• **YOUR OBJECTIVE**
Quote word for word the lines below, beginning with the first and ending with the one that has "ZYTECH SOLAR OBTIENE EL PASS’ INNOVATION, LA". Drop the pictures.

• **SOURCE MATERIAL**

==============================

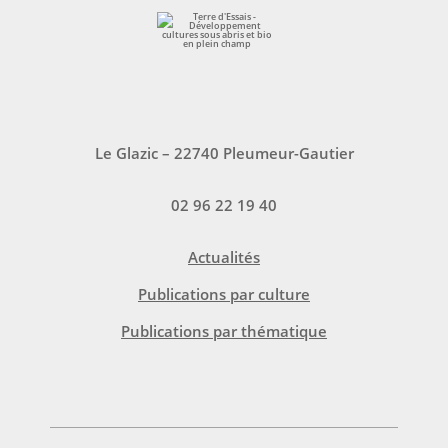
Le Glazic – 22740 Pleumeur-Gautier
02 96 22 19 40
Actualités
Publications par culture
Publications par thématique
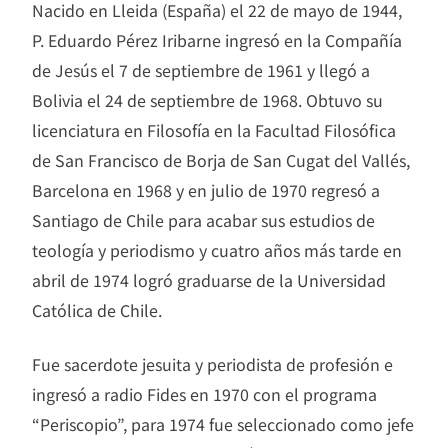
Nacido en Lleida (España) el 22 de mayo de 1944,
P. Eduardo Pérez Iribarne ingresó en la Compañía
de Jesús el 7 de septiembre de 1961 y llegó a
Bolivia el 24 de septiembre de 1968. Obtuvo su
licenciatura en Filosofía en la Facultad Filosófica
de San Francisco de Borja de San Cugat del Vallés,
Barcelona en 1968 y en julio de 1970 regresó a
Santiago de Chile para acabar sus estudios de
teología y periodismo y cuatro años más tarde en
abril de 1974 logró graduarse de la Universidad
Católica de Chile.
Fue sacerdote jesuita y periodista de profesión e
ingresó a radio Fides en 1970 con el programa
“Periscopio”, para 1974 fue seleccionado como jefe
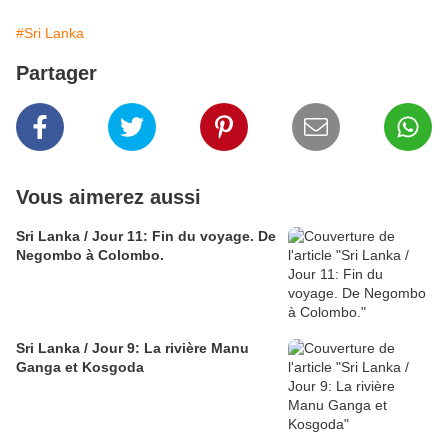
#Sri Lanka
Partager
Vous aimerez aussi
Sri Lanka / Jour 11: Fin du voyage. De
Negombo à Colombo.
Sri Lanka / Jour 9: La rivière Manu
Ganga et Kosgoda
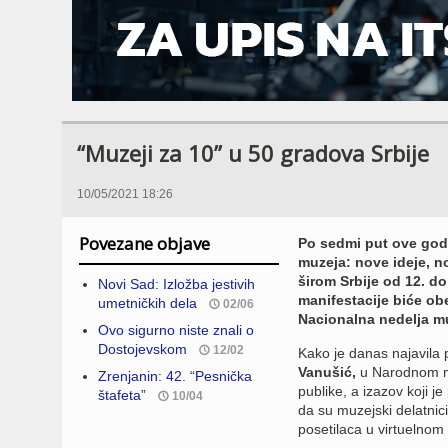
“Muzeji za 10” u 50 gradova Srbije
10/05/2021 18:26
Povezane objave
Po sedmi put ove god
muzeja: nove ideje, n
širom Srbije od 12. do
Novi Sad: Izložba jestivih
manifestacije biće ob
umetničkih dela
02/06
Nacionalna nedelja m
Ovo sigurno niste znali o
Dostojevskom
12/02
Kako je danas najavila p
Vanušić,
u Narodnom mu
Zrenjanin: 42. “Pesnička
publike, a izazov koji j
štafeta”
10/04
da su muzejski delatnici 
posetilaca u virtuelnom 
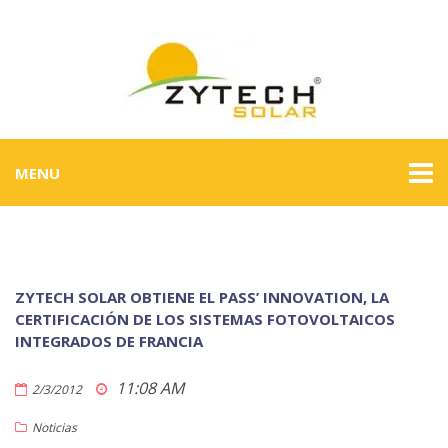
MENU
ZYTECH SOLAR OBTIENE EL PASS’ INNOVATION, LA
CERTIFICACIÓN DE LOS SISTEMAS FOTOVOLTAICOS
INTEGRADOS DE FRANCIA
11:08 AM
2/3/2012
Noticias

==============================

• **ANSWER TO THIS TASK**
Le Glazic – 22740 Pleumeur-Gautier
02 96 22 19 40
Actualités
Publications par culture
Publications par thématique
Nacido en Lleida (España) el 22 de mayo de 1944,
P. Eduardo Pérez Iribarne ingresó en la Compañía
de Jesús el 7 de septiembre de 1961 y llegó a
Bolivia el 24 de septiembre de 1968. Obtuvo su
licenciatura en Filosofía en la Facultad Filosófica
de San Francisco de Borja de San Cugat del Vallés,
Barcelona en 1968 y en julio de 1970 regresó a
Santiago de Chile para acabar sus estudios de
teología y periodismo y cuatro años más tarde en
abril de 1974 logró graduarse de la Universidad
Católica de Chile.
Fue sacerdote jesuita y periodista de profesión e
ingresó a radio Fides en 1970 con el programa
“Periscopio”, para 1974 fue seleccionado como jefe
#Sri Lanka
Partager
Vous aimerez aussi
Sri Lanka / Jour 11: Fin du voyage. De
Negombo à Colombo.
Sri Lanka / Jour 9: La rivière Manu
Ganga et Kosgoda
“Muzeji za 10” u 50 gradova Srbije
10/05/2021 18:26
Povezane objave
Po sedmi put ove god
muzeja: nove ideje, n
širom Srbije od 12. do
Novi Sad: Izložba jestivih
manifestacije biće ob
umetničkih dela
02/06
Nacionalna nedelja m
Ovo sigurno niste znali o
Dostojevskom
12/02
Kako je danas najavila p
Vanušić,
u Narodnom mu
Zrenjanin: 42. “Pesnička
publike, a izazov koji j
štafeta”
10/04
da su muzejski delatnici 
posetilaca u virtuelnom 
MENU
ZYTECH SOLAR OBTIENE EL PASS’ INNOVATION, LA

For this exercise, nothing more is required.